**Records for processing**
┌────────

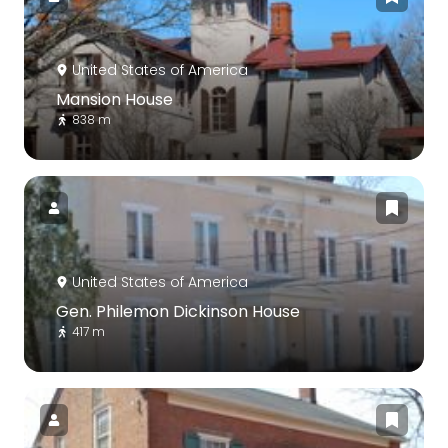
United States of America
Mansion House
838 m
United States of America
Gen. Philemon Dickinson House
417 m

└────────

**Your task**
Without the pictures, return the entries exactly as they appear.

**Completed task**
United States of America
Mansion House
838 m
United States of America
Gen. Philemon Dickinson House
417 m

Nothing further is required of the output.